A pesar de nuestra supuesta comprensión de las cosas, de nuestro supuesto dominio sobre la naturaleza, tenemos esa sensación de humildad frente a cosas que no controlamos, no dominamos, no acabamos de entender.

El hecho es que esa mole nos fascina. Es simplemente un montón de tierra y rocas con otro montón de nieve encima. Sin embargo, hace que la miremos, lo sigamos mirando, lo queramos, lo recordemos, le cantemos, lo pintemos al óleo o en acuarela, le escribamos textos, le saquemos fotografías.

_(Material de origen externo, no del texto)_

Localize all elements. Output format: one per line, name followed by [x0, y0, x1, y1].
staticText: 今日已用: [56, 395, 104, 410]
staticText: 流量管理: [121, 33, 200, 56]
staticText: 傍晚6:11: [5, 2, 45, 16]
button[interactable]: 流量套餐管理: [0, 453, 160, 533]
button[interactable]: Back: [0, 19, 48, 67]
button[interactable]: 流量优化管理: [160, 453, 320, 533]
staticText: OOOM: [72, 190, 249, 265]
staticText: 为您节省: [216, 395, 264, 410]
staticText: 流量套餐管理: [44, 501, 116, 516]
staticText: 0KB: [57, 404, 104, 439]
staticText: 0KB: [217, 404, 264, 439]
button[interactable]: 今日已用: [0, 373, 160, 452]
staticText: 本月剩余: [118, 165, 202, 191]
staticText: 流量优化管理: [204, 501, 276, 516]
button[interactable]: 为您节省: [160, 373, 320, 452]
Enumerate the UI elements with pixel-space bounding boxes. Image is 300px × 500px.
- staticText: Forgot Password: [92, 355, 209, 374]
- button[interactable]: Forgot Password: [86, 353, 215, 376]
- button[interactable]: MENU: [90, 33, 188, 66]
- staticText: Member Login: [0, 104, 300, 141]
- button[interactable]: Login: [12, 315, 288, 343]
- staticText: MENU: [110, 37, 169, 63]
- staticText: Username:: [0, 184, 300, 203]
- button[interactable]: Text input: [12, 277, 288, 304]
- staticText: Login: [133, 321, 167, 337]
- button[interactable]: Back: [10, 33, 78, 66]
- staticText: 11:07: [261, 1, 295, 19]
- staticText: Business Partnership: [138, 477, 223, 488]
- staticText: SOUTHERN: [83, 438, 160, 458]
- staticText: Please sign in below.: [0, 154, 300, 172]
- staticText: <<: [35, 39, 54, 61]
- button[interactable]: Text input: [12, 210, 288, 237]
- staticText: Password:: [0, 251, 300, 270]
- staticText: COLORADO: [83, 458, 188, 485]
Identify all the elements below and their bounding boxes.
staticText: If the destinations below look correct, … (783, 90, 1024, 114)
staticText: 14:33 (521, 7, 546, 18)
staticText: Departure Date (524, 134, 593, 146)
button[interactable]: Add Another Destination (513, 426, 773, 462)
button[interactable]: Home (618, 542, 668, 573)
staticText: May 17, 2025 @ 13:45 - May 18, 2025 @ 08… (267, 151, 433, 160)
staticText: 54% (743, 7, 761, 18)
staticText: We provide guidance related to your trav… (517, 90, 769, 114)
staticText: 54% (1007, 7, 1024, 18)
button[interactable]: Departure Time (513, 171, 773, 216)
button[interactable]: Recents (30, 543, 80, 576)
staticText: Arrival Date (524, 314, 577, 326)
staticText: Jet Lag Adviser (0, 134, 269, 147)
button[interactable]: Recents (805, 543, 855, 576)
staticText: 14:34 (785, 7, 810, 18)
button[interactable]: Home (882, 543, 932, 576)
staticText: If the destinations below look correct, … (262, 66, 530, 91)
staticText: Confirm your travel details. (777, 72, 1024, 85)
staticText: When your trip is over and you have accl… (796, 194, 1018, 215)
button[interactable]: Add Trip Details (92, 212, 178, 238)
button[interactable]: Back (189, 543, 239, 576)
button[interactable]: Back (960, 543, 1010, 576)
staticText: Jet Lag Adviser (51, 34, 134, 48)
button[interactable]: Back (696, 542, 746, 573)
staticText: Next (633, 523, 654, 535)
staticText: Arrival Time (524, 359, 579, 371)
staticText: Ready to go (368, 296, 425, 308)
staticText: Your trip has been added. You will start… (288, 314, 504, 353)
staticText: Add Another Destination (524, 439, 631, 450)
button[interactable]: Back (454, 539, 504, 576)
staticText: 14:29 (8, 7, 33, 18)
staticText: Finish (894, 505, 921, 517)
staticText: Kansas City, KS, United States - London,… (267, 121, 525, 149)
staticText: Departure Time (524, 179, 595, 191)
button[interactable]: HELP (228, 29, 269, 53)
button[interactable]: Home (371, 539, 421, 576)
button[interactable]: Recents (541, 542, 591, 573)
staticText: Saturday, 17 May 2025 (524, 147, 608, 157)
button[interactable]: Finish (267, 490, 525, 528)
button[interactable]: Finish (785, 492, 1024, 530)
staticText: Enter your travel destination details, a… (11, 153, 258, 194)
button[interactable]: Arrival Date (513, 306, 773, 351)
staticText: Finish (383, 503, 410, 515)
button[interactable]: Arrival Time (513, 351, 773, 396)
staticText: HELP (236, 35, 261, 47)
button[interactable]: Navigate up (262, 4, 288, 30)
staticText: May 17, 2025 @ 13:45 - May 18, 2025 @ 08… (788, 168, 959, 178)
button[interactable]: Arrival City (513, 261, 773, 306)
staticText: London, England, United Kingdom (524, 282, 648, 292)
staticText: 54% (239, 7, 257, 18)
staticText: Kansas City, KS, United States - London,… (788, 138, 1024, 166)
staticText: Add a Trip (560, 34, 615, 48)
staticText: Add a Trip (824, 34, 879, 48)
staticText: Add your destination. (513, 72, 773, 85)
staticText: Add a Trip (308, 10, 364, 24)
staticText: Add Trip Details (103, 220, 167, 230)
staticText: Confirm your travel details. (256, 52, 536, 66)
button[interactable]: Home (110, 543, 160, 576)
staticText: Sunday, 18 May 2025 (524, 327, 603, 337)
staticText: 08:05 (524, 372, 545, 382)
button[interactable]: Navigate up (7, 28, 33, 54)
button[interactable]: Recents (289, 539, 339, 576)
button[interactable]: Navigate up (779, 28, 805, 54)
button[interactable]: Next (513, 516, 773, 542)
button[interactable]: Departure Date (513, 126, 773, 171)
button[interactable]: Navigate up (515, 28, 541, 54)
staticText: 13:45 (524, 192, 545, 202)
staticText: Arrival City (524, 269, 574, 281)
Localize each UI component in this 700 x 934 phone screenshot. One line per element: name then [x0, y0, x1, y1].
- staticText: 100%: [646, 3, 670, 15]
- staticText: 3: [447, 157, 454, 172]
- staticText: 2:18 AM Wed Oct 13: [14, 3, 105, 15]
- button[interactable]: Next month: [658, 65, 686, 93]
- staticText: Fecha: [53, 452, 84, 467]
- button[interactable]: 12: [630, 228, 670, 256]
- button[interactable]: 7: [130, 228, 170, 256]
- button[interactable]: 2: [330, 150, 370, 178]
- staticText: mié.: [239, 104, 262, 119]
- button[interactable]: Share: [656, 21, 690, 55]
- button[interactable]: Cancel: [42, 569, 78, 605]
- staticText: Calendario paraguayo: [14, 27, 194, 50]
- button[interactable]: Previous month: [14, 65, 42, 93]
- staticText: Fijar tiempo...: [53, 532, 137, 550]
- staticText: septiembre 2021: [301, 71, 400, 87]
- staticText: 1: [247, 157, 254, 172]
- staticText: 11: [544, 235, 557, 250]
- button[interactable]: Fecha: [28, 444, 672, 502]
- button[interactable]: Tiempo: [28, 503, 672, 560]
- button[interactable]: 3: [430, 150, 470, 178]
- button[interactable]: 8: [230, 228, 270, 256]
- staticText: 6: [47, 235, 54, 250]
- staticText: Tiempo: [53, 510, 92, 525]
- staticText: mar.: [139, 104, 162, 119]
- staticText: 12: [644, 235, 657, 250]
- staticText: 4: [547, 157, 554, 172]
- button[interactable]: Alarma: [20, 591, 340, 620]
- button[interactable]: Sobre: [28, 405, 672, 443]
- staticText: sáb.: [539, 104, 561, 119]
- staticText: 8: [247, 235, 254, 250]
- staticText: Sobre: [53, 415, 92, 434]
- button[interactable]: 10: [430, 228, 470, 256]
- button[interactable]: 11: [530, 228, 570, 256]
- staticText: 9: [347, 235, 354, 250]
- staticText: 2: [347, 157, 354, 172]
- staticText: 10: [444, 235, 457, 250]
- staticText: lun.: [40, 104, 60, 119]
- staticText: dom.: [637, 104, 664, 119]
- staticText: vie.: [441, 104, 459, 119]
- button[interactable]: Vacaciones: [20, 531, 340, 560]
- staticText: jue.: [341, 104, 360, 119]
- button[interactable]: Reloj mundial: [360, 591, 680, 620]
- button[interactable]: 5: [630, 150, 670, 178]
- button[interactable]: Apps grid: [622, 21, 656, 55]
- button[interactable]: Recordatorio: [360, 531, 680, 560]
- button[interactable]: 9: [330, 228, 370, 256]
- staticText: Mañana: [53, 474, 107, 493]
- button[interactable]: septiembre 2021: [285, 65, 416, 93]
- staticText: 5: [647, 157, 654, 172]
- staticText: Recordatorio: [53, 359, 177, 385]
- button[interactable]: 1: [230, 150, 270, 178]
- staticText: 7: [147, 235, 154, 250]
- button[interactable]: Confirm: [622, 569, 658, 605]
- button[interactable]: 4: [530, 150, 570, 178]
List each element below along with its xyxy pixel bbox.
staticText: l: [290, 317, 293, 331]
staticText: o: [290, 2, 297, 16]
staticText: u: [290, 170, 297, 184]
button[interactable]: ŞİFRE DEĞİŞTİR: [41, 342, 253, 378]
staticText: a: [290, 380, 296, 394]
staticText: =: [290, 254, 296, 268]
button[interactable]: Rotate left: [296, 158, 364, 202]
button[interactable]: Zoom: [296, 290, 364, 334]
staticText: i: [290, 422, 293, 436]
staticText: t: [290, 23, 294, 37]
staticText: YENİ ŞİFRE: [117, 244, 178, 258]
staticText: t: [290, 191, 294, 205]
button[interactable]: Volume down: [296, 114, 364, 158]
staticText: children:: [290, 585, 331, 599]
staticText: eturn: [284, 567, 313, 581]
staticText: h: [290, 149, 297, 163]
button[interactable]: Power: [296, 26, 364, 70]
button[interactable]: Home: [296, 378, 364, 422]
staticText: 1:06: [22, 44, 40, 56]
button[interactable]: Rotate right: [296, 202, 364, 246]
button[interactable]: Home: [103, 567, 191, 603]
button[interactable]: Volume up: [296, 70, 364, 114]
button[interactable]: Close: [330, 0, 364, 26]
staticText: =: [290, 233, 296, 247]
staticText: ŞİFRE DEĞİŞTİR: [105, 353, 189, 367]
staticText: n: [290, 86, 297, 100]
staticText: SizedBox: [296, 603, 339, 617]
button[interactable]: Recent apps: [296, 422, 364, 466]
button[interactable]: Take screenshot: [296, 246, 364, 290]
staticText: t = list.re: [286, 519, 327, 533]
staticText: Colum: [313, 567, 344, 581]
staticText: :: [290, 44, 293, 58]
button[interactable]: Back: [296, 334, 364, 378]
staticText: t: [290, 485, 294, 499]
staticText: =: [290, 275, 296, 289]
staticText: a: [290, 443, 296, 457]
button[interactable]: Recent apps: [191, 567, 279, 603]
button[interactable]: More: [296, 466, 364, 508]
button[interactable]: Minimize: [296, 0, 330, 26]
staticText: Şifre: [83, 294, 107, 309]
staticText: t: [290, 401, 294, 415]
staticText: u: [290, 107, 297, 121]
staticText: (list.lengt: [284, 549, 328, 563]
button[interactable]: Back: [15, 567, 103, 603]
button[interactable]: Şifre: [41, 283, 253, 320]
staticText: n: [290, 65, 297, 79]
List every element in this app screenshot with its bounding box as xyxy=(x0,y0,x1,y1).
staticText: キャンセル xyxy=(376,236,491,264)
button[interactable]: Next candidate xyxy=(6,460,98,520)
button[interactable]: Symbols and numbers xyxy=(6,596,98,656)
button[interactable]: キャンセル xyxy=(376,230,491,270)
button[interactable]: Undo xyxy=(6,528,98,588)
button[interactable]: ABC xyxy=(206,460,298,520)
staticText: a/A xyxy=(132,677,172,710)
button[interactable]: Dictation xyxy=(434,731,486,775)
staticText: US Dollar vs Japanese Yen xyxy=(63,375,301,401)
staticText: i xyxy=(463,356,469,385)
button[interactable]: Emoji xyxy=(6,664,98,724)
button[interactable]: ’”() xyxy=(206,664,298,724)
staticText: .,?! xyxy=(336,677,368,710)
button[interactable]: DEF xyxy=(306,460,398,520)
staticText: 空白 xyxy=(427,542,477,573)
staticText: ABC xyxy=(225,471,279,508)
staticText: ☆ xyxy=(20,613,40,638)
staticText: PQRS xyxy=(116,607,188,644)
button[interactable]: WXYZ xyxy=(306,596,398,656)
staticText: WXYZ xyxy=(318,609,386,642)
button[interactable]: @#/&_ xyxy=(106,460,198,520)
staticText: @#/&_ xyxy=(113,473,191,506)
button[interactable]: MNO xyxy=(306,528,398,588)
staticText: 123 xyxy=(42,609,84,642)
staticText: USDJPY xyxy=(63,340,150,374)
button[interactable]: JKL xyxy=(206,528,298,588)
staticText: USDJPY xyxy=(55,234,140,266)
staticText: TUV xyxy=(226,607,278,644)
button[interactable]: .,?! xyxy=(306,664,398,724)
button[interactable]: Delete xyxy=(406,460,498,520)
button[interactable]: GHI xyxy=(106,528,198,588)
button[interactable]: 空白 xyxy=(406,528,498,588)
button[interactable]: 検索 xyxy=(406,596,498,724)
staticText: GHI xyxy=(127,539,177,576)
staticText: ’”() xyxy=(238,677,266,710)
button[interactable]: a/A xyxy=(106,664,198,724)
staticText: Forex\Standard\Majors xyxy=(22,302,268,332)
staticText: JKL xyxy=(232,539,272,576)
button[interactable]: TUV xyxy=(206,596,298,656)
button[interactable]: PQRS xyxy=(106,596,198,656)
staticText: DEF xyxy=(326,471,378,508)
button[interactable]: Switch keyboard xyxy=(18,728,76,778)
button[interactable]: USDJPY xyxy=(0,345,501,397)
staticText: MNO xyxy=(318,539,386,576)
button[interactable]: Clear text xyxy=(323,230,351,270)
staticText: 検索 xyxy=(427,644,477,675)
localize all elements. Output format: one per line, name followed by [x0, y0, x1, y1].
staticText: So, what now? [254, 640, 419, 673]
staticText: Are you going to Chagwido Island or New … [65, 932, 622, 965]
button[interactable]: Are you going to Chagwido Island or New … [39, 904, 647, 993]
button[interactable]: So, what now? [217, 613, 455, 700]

La exquisita serie de fotografías que nos ofrece Antonio Suarez en este magnífico libro me hace ver (entre varias otras cosas) otras facetas del majestuoso bicho: Este excepcional fotógrafo ha logrado, mediante la notable diversidad de aproximaciones o lecturas del sujeto, hacerme caer en cuenta que este bicho cubierto de blanco tiene estados de ánimo, tiene sus momentos de sosiego, otros de notable agresividad, algunos dulcetes y romanticones, otros misteriosos, lúgubres, tétricos…Comienzo a comprender al Illimani de otro modo. Veo una sinfonía de colores, de matices, de tonalidades, de intensidades que van desde delicados pianissimos hasta gloriosos fortissimos en tiempo de allegro agitato molto tempestuoso.  No tenía idea de que el Illimani podía ser tan musical. Ni tan temperamental. Ni tan hermoso: pareciera que gracias a las imágenes logradas por Toni percibo ese bicho como algo puramente bello. No es solamente una misteriosa mole insistentemente presente. Es algo más. Se me abren los ojos. Veo la cosa de otros modos. ¿No es acaso la principal función del arte contemporáneo el hacerme percibir la realidad de una nueva manera?

Gracias Antonio, por este invaluable obsequio, gracias.